The board endorsed a spending plan of $19,757,000 during a special meeting on Tuesday. Endorsement came after the board voted to support a new health insurance package for employees that will save $250,000 next year.
Last week, the board adopted a proposed budget of $20 million, but also directed Superintendent of Schools Sherri Turner and Director of Business Operations David Fiorillo to seek less expensive insurance options.
Turner and Fiorillo followed orders and recommended a package provided by ConnectiCare that will save $250,000 while giving employees options similar to the ones under the current Anthem plan.
Under the $20 million proposal, the board was facing a projected increase in insurance premiums of $520,778. Turner and Fiorillo recommended the move to ConnectiCare. The projected increase made up nearly half of a proposed increase in spending of $1,066,474.
By choosing to go with ConnectiCare, the board leaves the town’s insurance pool, which Turner said would be a wise move.
“If we stay with the town, we may not get the rate we’re going to get (with ConnectiCare),” Turner said. “That’s what I’m concerned about.”
The proposed shift to ConnectiCare was the subject of a spirited debate that ended with a vote to make the move. Wayne Shuhi was lone board member to oppose the move, saying the board first needed to touch base with town officials and school employees.
In addition to changing insurance plans, the board added $7,000 to the proposed budget for the repair of Litchfield High School music instruments. The board’s current budget is $18,993,526.
With the insurance matter settled, the board voted 4-2 to move the proposed budget to the Board of Finance for consideration on Monday. Matthew Terzian and Lynn Stone voted against the measure.
The proposed budget’s increase is still too high and might not be supported by voters, according to Terzian.
“I’m concerned about all taxpayers in our town, and that almost all, if not all, of the families with children in our districts are also taxpayers, even the renters via the local property tax for vehicles,” Terzian said in a statement Wednesday. “Our mill rate affects all of us, including families with children in the district and families without children in the district.
“I very much want to see our schools at the top of all state rankings and for us to deliver a stellar educational opportunity for all of our kids, but I also want to make sure our mill rate does not climb to where it becomes a barrier to living in Litchfield," he said. "A proper balance needs to be found, and each and every dollar needs to be well spent.”
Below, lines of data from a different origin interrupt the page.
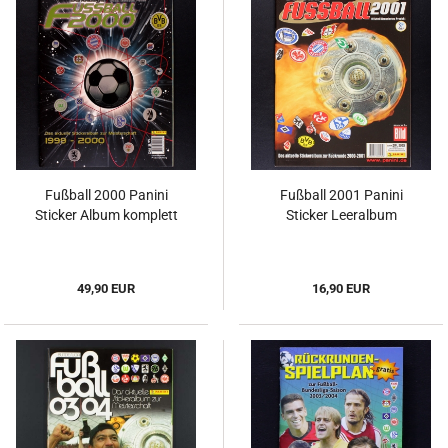
Fußball 2000 Panini
Fußball 2001 Panini
Sticker Album komplett
Sticker Leeralbum
49,90 EUR
16,90 EUR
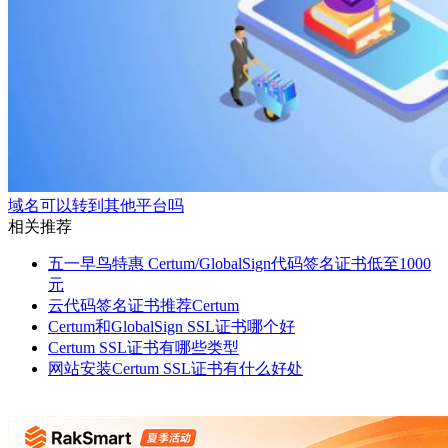
域名可以转到其他平台吗
相关推荐
五一早鸟特惠 Certum/GlobalSign代码签名证书低至1000
元
云代码签名证书推荐Certum
Certum和GlobalSign SSL证书哪个好
Certum SSL证书有哪些类型
网站安装Certum SSL证书有什么好处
The board is going to have to be more vigilant about its spending practices, according to Terzian.
“With changes to the deductions on the federal level starting in the 2018 tax year, many families in our state are seeing their taxes go up on a federal level,” Terzian said. “Couple that with 4 or 5-percent mill rate increases, and it starts to hurt all the residents in Litchfield, including those with students in the district. If a rate rises 5-percent a year, it would equate to a doubling in about 14 years. It is not sustainable for many of our fellow residents.”